Editor’s Note – This essay was subsequently published as: Dillon, R.T., Jr. (2023b) What is Melania edgariana? Pp. 73 - 79 in The Freshwater Gastropods of North America Volume 6, Yankees at The Gap, and Other Essays. FWGNA Project, Charleston, SC.
If you follow the FWGNA blog on a regular basis, bless your
heart, it is possible, indeed likely, that a terrible revelation has by now
dawned upon you. You have become
ensnared in a series of essays on shell morphological variation in the
pleurocerid fauna of the Tennessee/Cumberland that began back in August of
2019, eight episodes ago, with no end in sight.
And even as this soggy mat of dubious science, arcane
history, and overwrought pontification has unrolled these many months, the
supercilious weaver who labors today to augment its warp and weft expects you
to remember threads now gone, and appreciate patterns as yet emerging.
But he will deign to refresh your memory, briefly. In August we heard the story of Captain S. S.
Lyon, who in 1862 sent a sample of pleurocerid snails collected from Cumberland
Gap to the eminent scientist Dr. Isaac Lea in Philadelphia. Although Lea gave four new names to this
collection of snails, the evidence available to us today suggests that only two
species were actually present, best identified as Pleurocera simplex (Say 1825)
and P. troostiana (Lea 1838). And in Gap
Creek, at least, their shell morphology seemed to vary together. Both populations were dwarfed upstream and
typical downstream, demonstrating the phenomenon we abbreviate CPP, for
“cryptic phenotypic plasticity,”
In September and October, we learned that populations of P.
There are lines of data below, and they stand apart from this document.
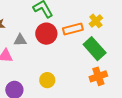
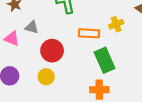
yellow cross: (96, 21) -> (116, 24), moved
red circle: (46, 34) -> (52, 51), moved

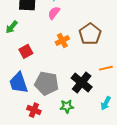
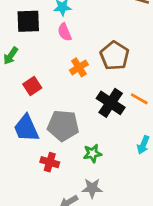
pink semicircle: (54, 13) -> (65, 32), turned -56
orange line: (106, 68) -> (139, 99), turned 48
black cross: (82, 82) -> (111, 103), moved

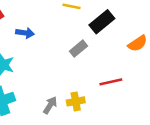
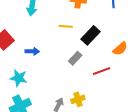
red line: (111, 82) -> (102, 71), moved

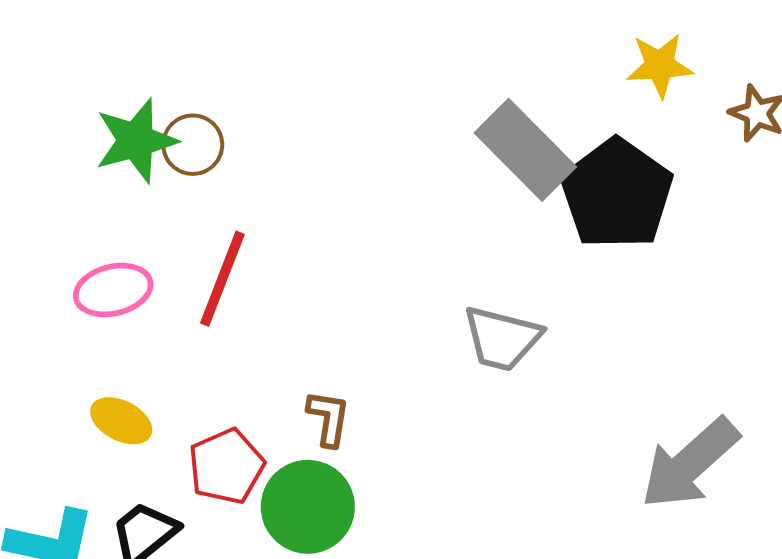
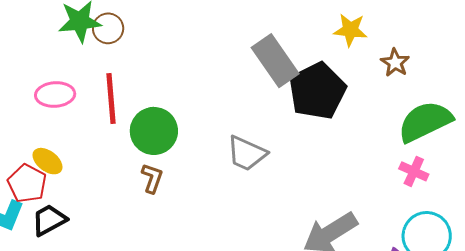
red line: (222, 279) -> (111, 99), turned -36
red pentagon: (226, 466) -> (27, 183), moved, turned -30
green circle: (308, 507) -> (154, 131), moved

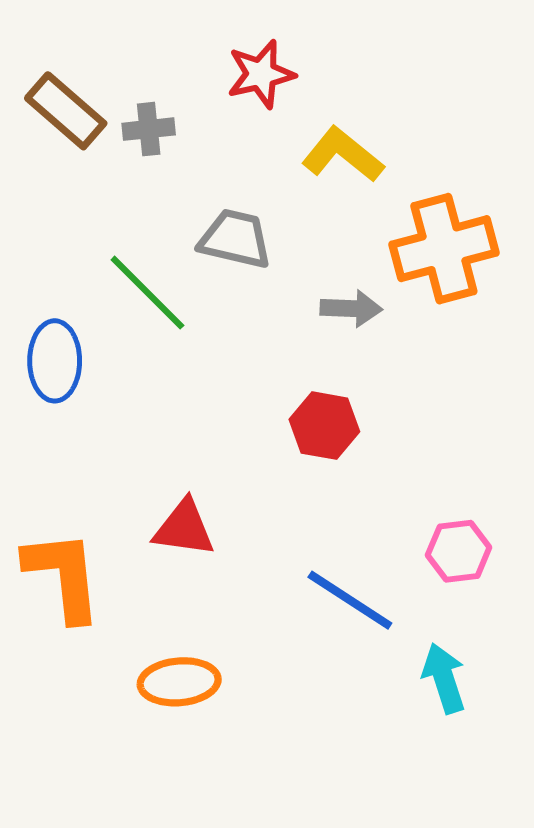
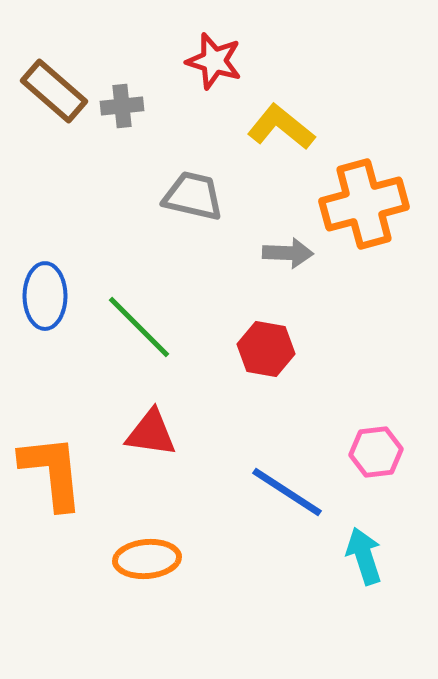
red star: (261, 74) -> (214, 61), turned 30
green line: (147, 293) -> (139, 327), moved

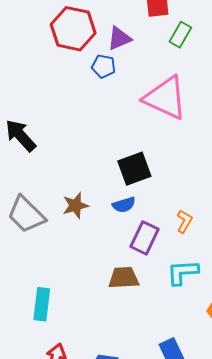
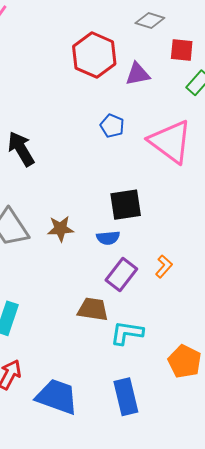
blue pentagon: (104, 66) -> (112, 126), moved
cyan L-shape: (182, 272) -> (127, 333), moved

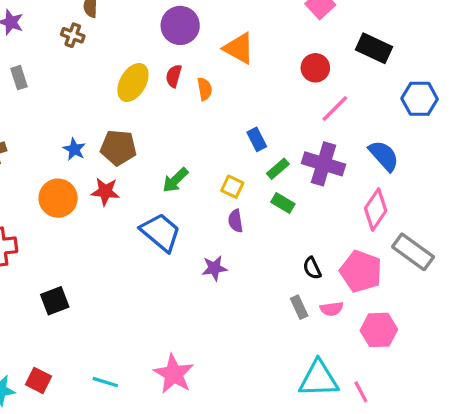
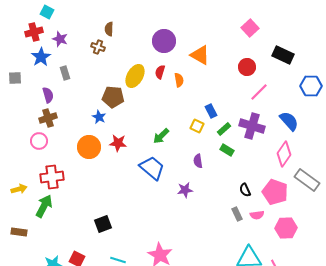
brown pentagon: (118, 148) -> (113, 97), moved
yellow square: (232, 187) -> (197, 126), moved
black square: (55, 301) -> (103, 224), moved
simplex range throughout Tennessee and Kentucky, varying strikingly in their
shell morphology, likely as a consequence of CPP. And in December, January, April and May, we
documented a similar but even more extreme phenomenon in populations of
Pleurocera troostiana, inhabiting a big swath of the Tennessee drainage from SW
Virginia through East Tennessee into North Alabama. Everywhere in this vast
region we have seen simplex and troostiana living side-by-side, varying
together.
Melania edgariana [1] |
Now the main theme of our September post was this. In the Cumberland River drainages of Middle
Tennessee and Kentucky, populations of Pleurocera simplex inhabit larger rivers
than they do in the Tennessee River drainages further east. And correlated with this range extension,
they bear shells that are larger, broader, and heavier than the P. simplex
populations of East Tennessee drainages.
The middle Tennessee populations are so different from populations of
East Tennessee that they have traditionally been identified by a different
specific nomen, ebenum (Lea, 1841), and perhaps in at least one case even mistaken for a different genus,
Lithasia.
Might the range of P. troostiana also extend through the
Cumberland drainages of Middle Tennessee into Kentucky as well? Perhaps extending into larger rivers, shifting shell morphology in parallel
with P. simplex, becoming more robust, demonstrating similar levels of CPP?
Yes. In 1841 Isaac
Lea published a brief, Latinate description of “Melania edgariana,” with full
description and figure in 1843, sent to him from “Cany Fork, Tenn.” by Mr. S.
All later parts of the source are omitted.